**Exercise description**
From the material below, return every line that includes "Home".

-- Opening Marker --

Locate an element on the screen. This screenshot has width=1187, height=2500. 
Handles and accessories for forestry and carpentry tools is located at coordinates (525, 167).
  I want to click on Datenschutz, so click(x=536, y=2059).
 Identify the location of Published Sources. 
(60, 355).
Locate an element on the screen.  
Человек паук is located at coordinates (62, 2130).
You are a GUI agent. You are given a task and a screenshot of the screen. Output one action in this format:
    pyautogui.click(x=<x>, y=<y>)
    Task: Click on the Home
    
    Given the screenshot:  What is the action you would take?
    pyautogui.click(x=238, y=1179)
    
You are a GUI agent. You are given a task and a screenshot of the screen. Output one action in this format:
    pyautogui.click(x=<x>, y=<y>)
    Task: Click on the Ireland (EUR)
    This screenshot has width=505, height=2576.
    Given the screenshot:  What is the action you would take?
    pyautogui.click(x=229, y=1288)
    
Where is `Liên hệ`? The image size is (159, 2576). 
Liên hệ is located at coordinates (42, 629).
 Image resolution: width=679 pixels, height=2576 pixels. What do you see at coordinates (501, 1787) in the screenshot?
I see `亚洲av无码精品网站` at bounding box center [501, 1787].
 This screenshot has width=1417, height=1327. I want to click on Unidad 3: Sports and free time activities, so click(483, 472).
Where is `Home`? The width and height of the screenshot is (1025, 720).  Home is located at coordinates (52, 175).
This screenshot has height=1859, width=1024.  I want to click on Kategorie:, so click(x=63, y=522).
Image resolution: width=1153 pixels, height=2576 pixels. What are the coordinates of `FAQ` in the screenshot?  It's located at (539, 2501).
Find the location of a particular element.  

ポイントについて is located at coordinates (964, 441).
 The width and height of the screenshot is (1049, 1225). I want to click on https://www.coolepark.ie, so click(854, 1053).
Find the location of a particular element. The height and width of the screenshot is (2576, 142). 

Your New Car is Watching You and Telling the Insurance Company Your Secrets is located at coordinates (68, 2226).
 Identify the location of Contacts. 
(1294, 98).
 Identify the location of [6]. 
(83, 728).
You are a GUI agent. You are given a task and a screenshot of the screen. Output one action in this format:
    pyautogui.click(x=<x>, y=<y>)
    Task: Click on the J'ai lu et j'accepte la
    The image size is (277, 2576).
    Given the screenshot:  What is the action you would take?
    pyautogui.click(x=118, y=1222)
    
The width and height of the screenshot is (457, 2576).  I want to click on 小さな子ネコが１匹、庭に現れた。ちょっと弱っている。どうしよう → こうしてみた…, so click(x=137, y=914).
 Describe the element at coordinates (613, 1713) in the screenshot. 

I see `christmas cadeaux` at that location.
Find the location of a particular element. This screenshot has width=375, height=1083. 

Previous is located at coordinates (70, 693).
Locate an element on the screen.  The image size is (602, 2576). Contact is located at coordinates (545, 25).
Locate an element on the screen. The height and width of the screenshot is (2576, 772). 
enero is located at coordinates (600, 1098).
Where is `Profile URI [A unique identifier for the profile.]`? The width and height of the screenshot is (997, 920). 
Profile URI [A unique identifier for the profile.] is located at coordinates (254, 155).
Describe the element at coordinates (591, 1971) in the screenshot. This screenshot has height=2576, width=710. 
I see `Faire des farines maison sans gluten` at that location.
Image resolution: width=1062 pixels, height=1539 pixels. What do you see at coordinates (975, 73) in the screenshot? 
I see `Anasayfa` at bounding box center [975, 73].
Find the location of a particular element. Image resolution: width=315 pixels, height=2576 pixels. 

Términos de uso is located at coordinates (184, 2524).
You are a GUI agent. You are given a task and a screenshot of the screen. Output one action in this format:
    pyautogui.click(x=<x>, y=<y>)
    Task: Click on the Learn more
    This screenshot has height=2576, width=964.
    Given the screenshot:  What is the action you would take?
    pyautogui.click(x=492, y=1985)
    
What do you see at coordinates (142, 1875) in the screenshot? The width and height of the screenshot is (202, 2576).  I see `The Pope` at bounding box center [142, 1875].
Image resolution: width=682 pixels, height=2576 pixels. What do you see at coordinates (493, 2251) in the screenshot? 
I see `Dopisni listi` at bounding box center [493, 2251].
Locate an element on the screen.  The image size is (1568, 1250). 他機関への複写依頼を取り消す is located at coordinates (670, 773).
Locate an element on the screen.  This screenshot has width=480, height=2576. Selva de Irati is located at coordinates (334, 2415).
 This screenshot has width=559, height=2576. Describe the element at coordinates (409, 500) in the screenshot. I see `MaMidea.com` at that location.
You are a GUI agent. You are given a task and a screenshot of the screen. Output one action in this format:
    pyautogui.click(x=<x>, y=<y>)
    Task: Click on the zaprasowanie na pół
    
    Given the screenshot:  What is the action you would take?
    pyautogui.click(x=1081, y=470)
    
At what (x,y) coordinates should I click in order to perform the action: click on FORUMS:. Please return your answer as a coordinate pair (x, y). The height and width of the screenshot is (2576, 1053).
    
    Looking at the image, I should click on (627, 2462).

-- Closing Marker --

**Written reply**
    Task: Click on the Home
Where is `Home`? The width and height of the screenshot is (1025, 720).  Home is located at coordinates (52, 175).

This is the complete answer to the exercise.